子供たちの悲喜こもごもな声と一緒に、かちん、かちん、とガラス同士がぶつかる小気味いい音が響く。
「よーし! 勝ったー!」
「お見事、ミケ」
「おお~! ミケすごい!」
アメリとクロちゃんが拍手する。
「ミケちゃん勝ったの? おめでとー!」
「まーね!」
私も拍手を送ると、胸を反らしてドヤってました。ほほえま。
「紅茶淹れてくるから、二回戦やろー。おねーちゃんも飲む?」
「せっかくだし、いただこうかな」
アメリちゃん、かいがいしいですねえ。
娘の働きを無駄にしないためにも、筆を進めよう。
すらすら……。
「ただいまー。はい、おねーちゃん」
「ありがとう」
「みんなのも!」
二人にお礼を言われるアメリちゃん。
一服中につき、雑談中の三人娘。
「そうだアメリ、クロ。優輝が、今度サイクリング行きましょうって誘ってるけど、どう?」
なんですと!?
「ミケちゃん。私、その話聞いてないわ」
「あれー? 神奈おねーさんたちにも、話いってるはずだけど」
ええ~? LIZE起動。あ、ほんとだ。私のいないときに話が出てたわ。
LIZEといえば、昨日は意識を取り戻したまりあさんが、例によって土下座モードだったっけ。まさか、ノンアルで酔うとは予測できないし、みんなおおらかだから、「気にしないでください。今後気をつけましょう」って書いてたけど。
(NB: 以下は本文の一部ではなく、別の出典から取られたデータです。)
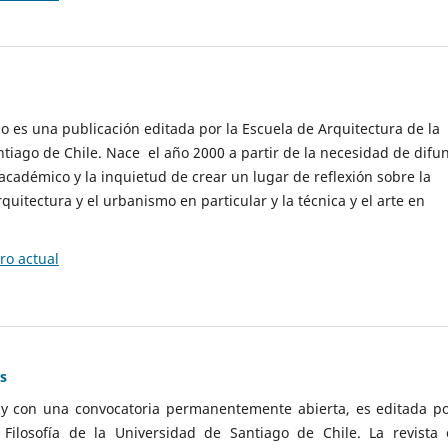
cio es una publicación editada por la Escuela de Arquitectura de la
tiago de Chile. Nace el año 2000 a partir de la necesidad de difu
cadémico y la inquietud de crear un lugar de reflexión sobre la
quitectura y el urbanismo en particular y la técnica y el arte en
o actual
as
 y con una convocatoria permanentemente abierta, es editada po
ilosofía de la Universidad de Santiago de Chile. La revista 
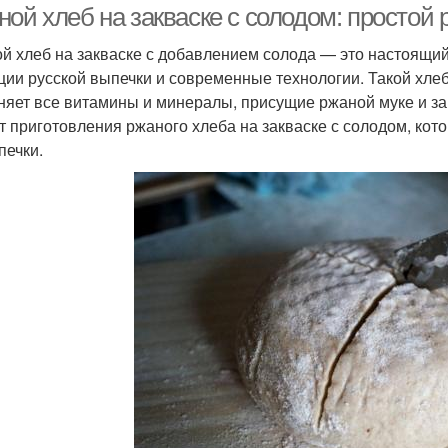
ой хлеб на закваске с солодом: простой 
й хлеб на закваске с добавлением солода — это настоящий
ции русской выпечки и современные технологии. Такой хлеб н
няет все витамины и минералы, присущие ржаной муке и за
т приготовления ржаного хлеба на закваске с солодом, ко
печки.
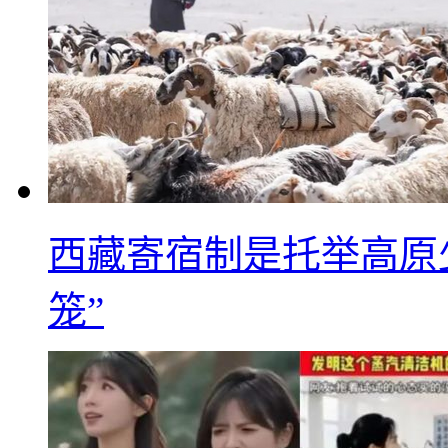
西藏寄宿制是托举高原
笼”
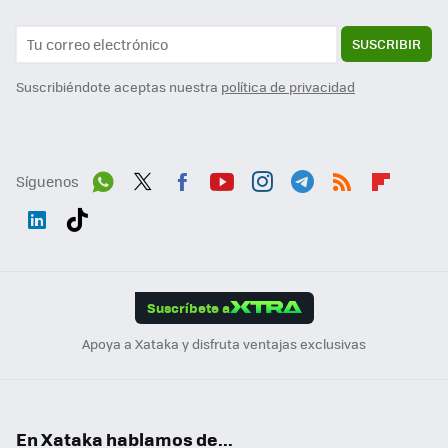
SUSCRIBIR
Suscribiéndote aceptas nuestra
política de privacidad
Síguenos
Wh
Twit
Fac
You
Inst
Tele
RSS
Flip
ats
ter
ebo
tub
agr
gra
boa
Link
Tikt
App
ok
e
am
m
rd
edI
ok
Suscríbete a
n
Apoya a Xataka y disfruta ventajas exclusivas
En Xataka hablamos de...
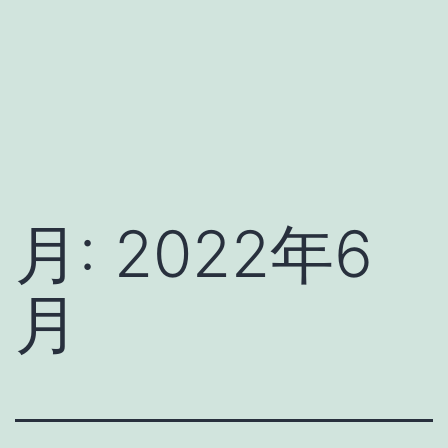
月:
2022年6
月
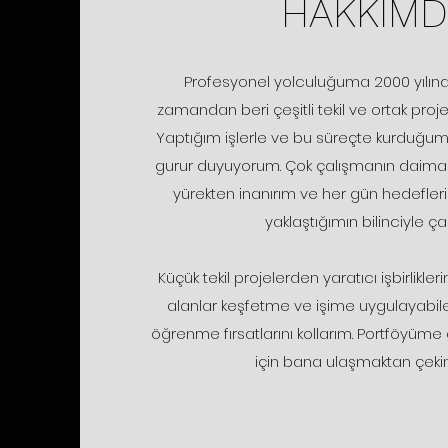
HAKKIMD
Profesyonel yolculuğuma 2000 yılın
zamandan beri çeşitli tekil ve ortak proje
Yaptığım işlerle ve bu süreçte kurduğum u
gurur duyuyorum. Çok çalışmanın daima
yürekten inanırım ve her gün hedefle
yaklaştığımın bilinciyle çal
Küçük tekil projelerden yaratıcı işbirlikle
alanlar keşfetme ve işime uygulayabile
öğrenme fırsatlarını kollarım. Portföyüme 
için bana ulaşmaktan çeki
「ごめんミケちゃん、入れ違いになってたわ。話の腰折ってごめんね」
「どーいたしまして。でね、T川っていうのが市の南にあるんだけど、そこへひとっ走りどうですかって」
「おお~。そんな川があるんだ」
そういえば、猫時代含めて、あのへんにアメリ連れて行ったことなかったな。
「ボクも、あまり遠くまで行っちゃダメって言われてるんで、T川の名前は知ってるけど、あっちまで行ったことはないな。毎夏、花火大会してるんだよね。見たいな、花火」
「花火は別口で計画してるらしいわよ。で、神奈おねーさん」
「ほいっ!?」
突然話を振られちゃいましたよ。
「神奈おねーさんが『はんぼーき』抜けるのっていつ?」
「うーん、少なくとも月末までには両原稿仕上がってないとだから、八月かなあ?」
「じゃあ、八月にどう? 優輝、神奈おねーさんのはんぼーき抜けたら、やりましょうって言ってたから」
いやはや、私中心にスケジュール回していただいて恐縮です。
「アメリはいいよー。おねーちゃんは?」
「八月の初頭になるけど、かくてるの皆さん的には大丈夫なのかしら? ほら、コミットあるじゃない?」
「それは、おねーさんが直接訊いてちょーだい」
ごもっとも。というわけで、LIZEにその旨書き込んでおく。
さて、あとは子供たちで話し合ってもらうとして、お仕事しませんと。
その後もわちゃわちゃと、T川とサイクリングについて話し合ってる子供たち。仕事に集中してる私は「なんか喋ってるな」程度の把握具合。
あ、そうだ。
ちょっと手を休めてLIZE起動。あ、やっぱり久美さんとまりあさんは不参加か。
お二人は、当日どうされるつもりなんだろう? ちょっと尋ねておこう。
あとは……近井さんご一家もか。ともちゃんが自転車乗れないから、当然といえば当然かな。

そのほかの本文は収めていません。